### ACTIVITY
Begin at the line bearing "Wohnhäuser Frankreich (570, 219)". Transcribe it and all subsequent lines of the material below exactly, and nothing more.
Segment Open
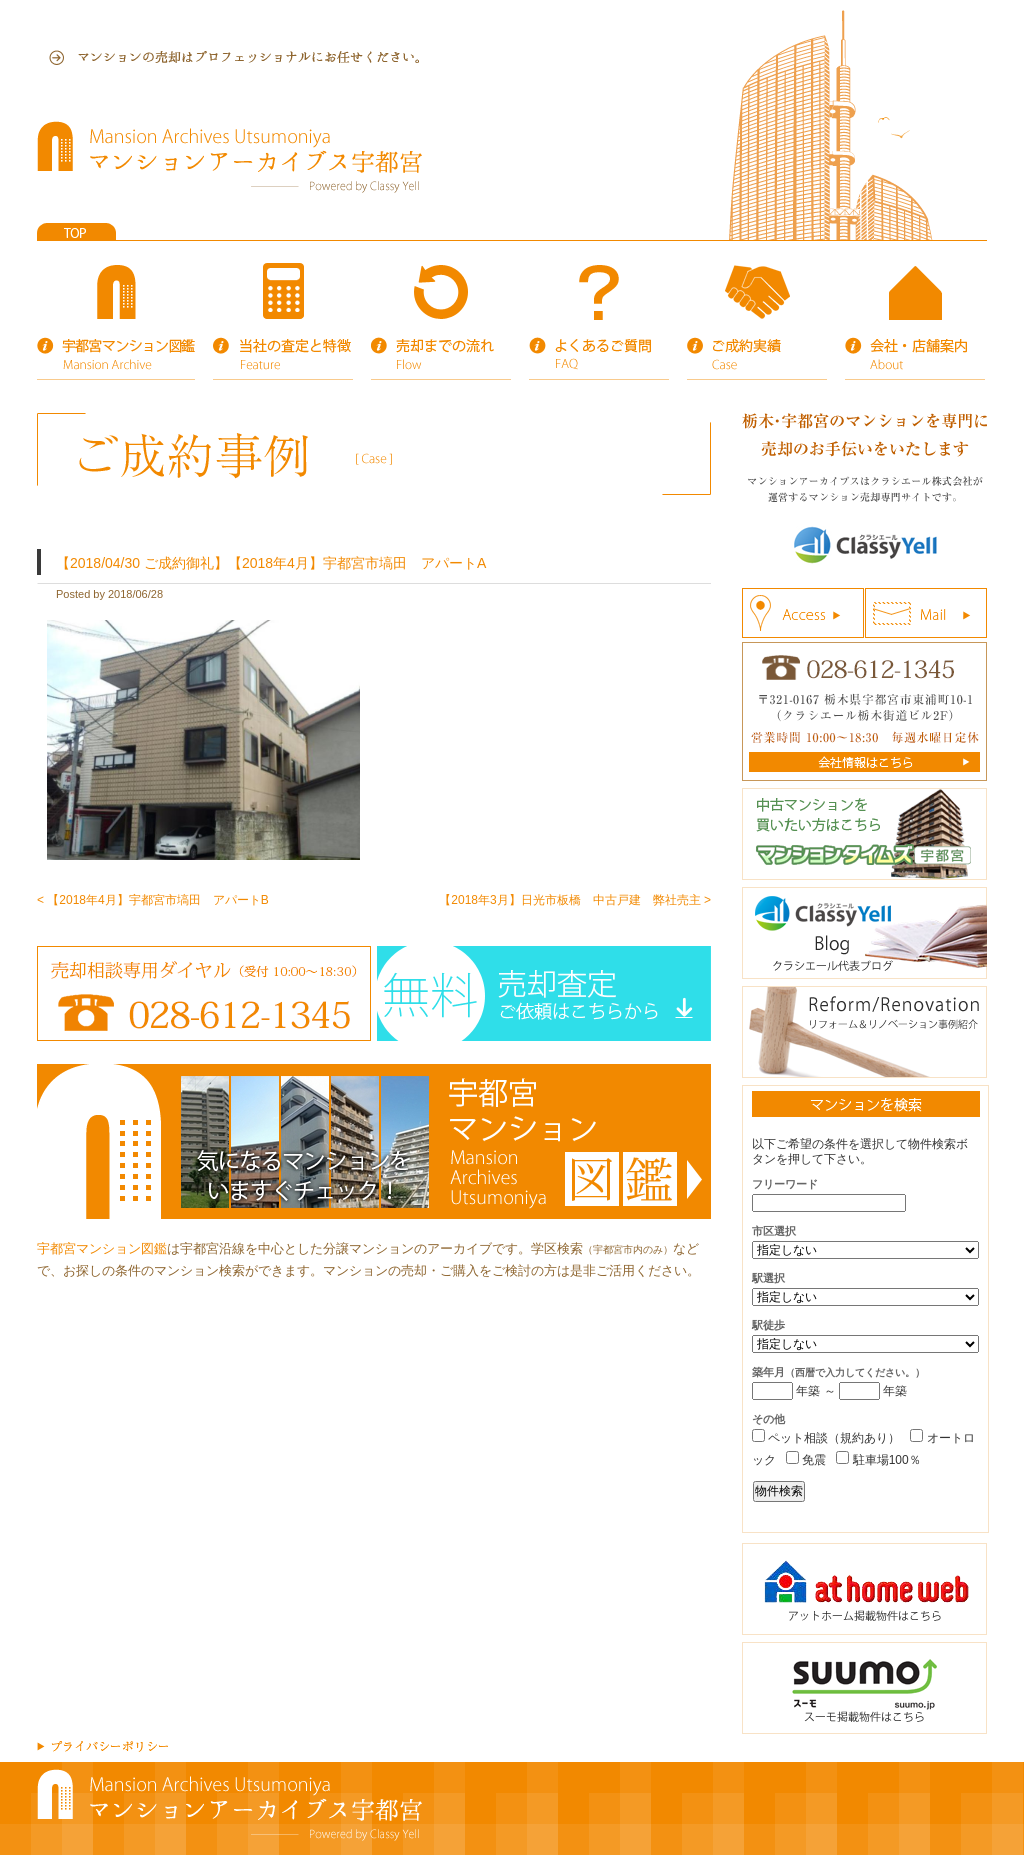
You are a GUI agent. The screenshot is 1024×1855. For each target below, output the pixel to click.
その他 (768, 1419)
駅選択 (768, 1278)
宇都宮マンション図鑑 (102, 1248)
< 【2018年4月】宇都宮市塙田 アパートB (153, 900)
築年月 (838, 1372)
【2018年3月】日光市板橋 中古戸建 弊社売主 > (575, 900)
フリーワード (785, 1184)
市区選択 (774, 1231)
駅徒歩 (768, 1325)
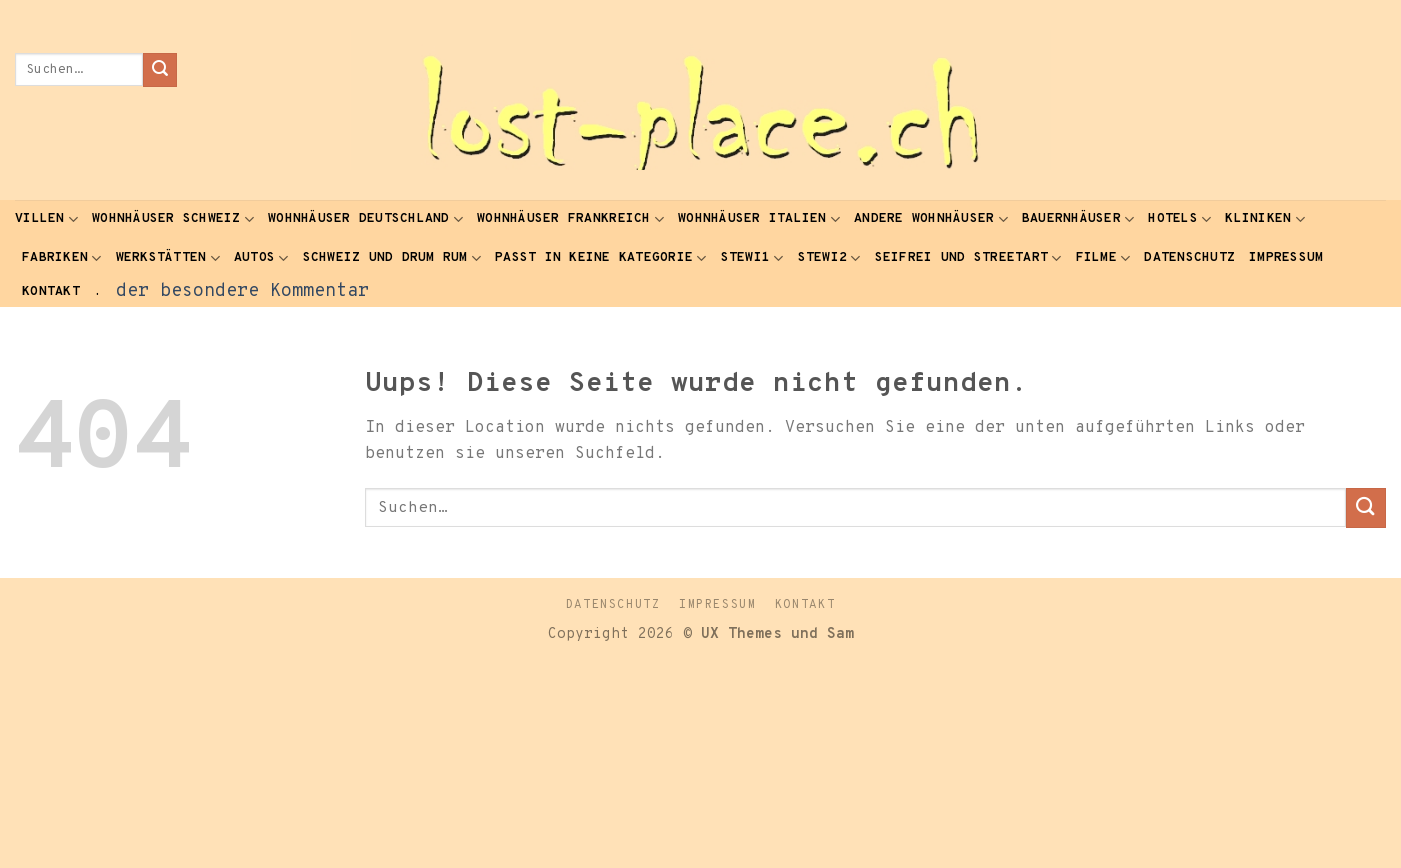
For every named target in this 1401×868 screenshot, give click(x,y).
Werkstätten (168, 258)
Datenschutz (1189, 258)
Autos (261, 258)
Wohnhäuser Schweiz (173, 219)
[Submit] (160, 70)
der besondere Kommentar (242, 291)
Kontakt (51, 292)
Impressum (1286, 258)
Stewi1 (752, 258)
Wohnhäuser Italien (759, 219)
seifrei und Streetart (968, 258)
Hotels (1179, 219)
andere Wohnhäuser (931, 219)
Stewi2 (829, 258)
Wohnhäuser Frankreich (570, 219)
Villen (46, 219)
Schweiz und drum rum (392, 258)
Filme (1103, 258)
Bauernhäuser (1078, 219)
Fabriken (62, 258)
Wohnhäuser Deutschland (365, 219)
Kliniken (1265, 219)
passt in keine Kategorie (601, 258)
Segment Closed
### RESPONSE AREA
Wohnhäuser Frankreich (570, 219)
Villen (46, 219)
Schweiz und drum rum (392, 258)
Filme (1103, 258)
Bauernhäuser (1078, 219)
Fabriken (62, 258)
Wohnhäuser Deutschland (365, 219)
Kliniken (1265, 219)
passt in keine Kategorie (601, 258)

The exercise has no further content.